# [Your instructions]
If the records include pictures, omit them and set down everything else verbatim.

# [Records provided]
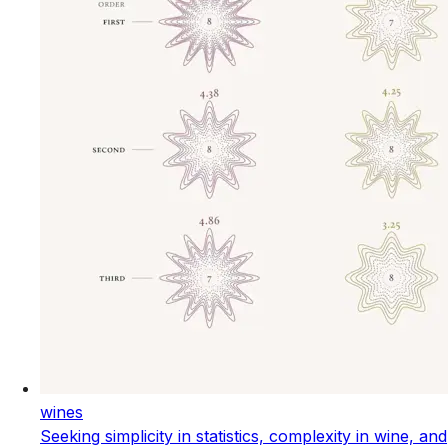
wines
Seeking simplicity in statistics, complexity in wine, and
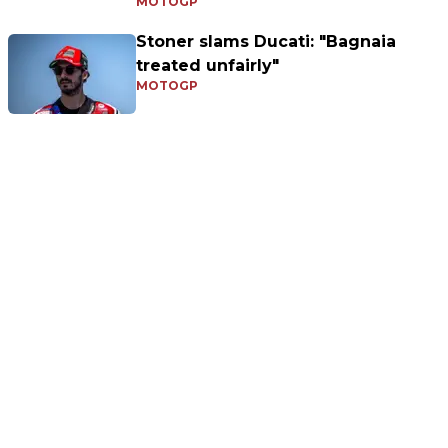
MOTOGP
Stoner slams Ducati: "Bagnaia
treated unfairly"
MOTOGP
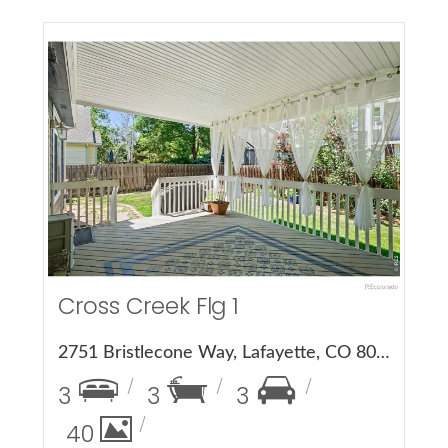
More Details
Cross Creek Flg 1
2751 Bristlecone Way, Lafayette, CO 80026
3
3
3
40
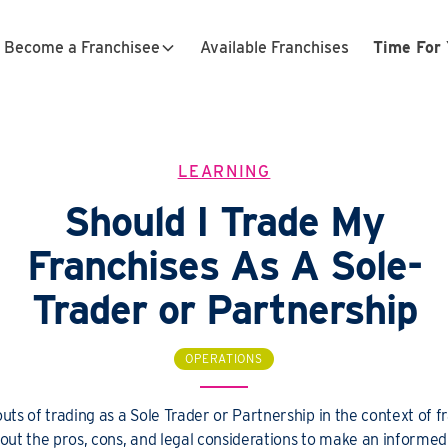
Become a Franchisee
Available Franchises
Time For 
LEARNING
Should I Trade My
Franchises As A Sole-
Trader or Partnership
OPERATIONS
outs of trading as a Sole Trader or Partnership in the context of f
out the pros, cons, and legal considerations to make an informed 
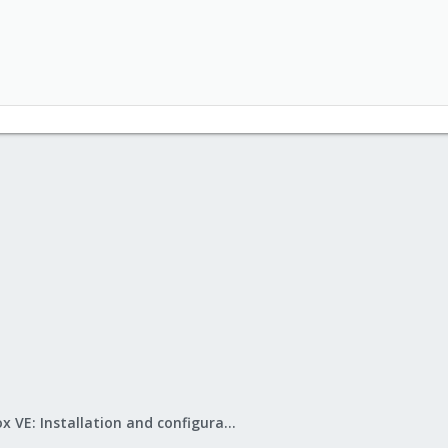
Proxmox VE: Installation and configuration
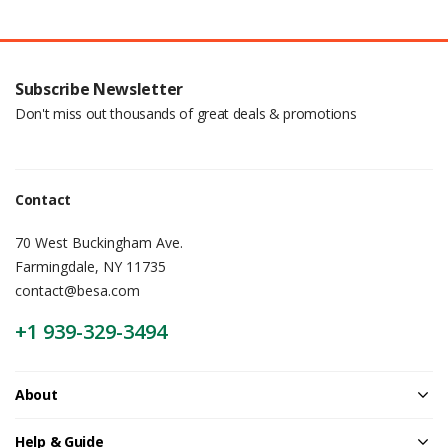
Subscribe Newsletter
Don't miss out thousands of great deals & promotions
Contact
70 West Buckingham Ave.
Farmingdale, NY 11735
contact@besa.com
+1 939-329-3494
About
Help & Guide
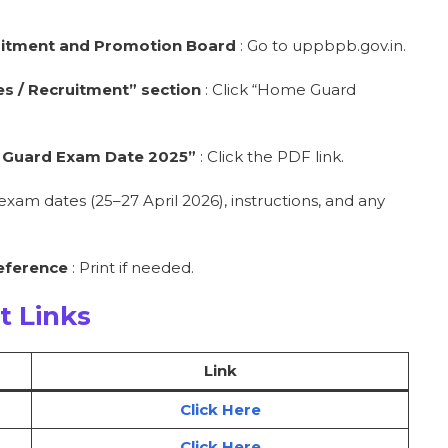
cruitment and Promotion Board
: Go to uppbpb.gov.in.
s / Recruitment” section
: Click “Home Guard
me Guard Exam Date 2025”
: Click the PDF link.
exam dates (25–27 April 2026), instructions, and any
reference
: Print if needed.
t Links
Link
Click Here
Click Here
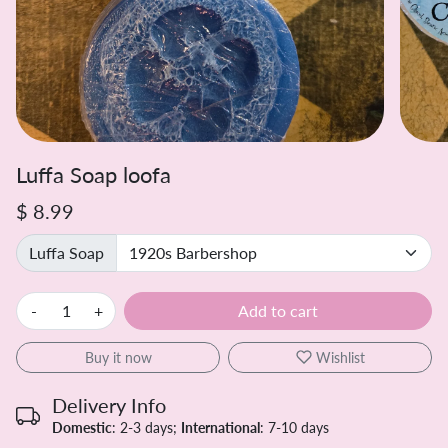
Luffa Soap loofa
$ 8.99
Luffa Soap
-
+
Add to cart
Buy it now
Wishlist
Delivery Info
Domestic
: 2-3 days;
International
: 7-10 days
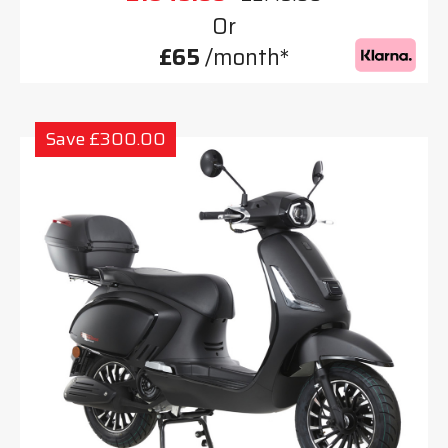
Or
£65
/month*
Save £300.00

# [Task response]
wines
Seeking simplicity in statistics, complexity in wine, and
MOTOGP
Stoner slams Ducati: "Bagnaia
treated unfairly"
MOTOGP
More Details
Cross Creek Flg 1
2751 Bristlecone Way, Lafayette, CO 80026
3
3
3
40
Become a Franchisee
Available Franchises
Time For 
LEARNING
Should I Trade My
Franchises As A Sole-
Trader or Partnership
OPERATIONS
outs of trading as a Sole Trader or Partnership in the context of f
out the pros, cons, and legal considerations to make an informed 
Proxmox VE: Installation and configuration
Subscribe Newsletter
Don't miss out thousands of great deals & promotions
Contact
70 West Buckingham Ave.
Farmingdale, NY 11735
contact@besa.com
+1 939-329-3494
About
Help & Guide
cruitment and Promotion Board
: Go to uppbpb.gov.in.
s / Recruitment” section
: Click “Home Guard
me Guard Exam Date 2025”
: Click the PDF link.
exam dates (25–27 April 2026), instructions, and any
reference
: Print if needed.
t Links
Link
Click Here
Click Here
Luffa Soap loofa
$ 8.99
Luffa Soap
-
+
Add to cart
Buy it now
Wishlist
Delivery Info
Domestic
: 2-3 days;
International
: 7-10 days
Or
£65
/month*
Save £300.00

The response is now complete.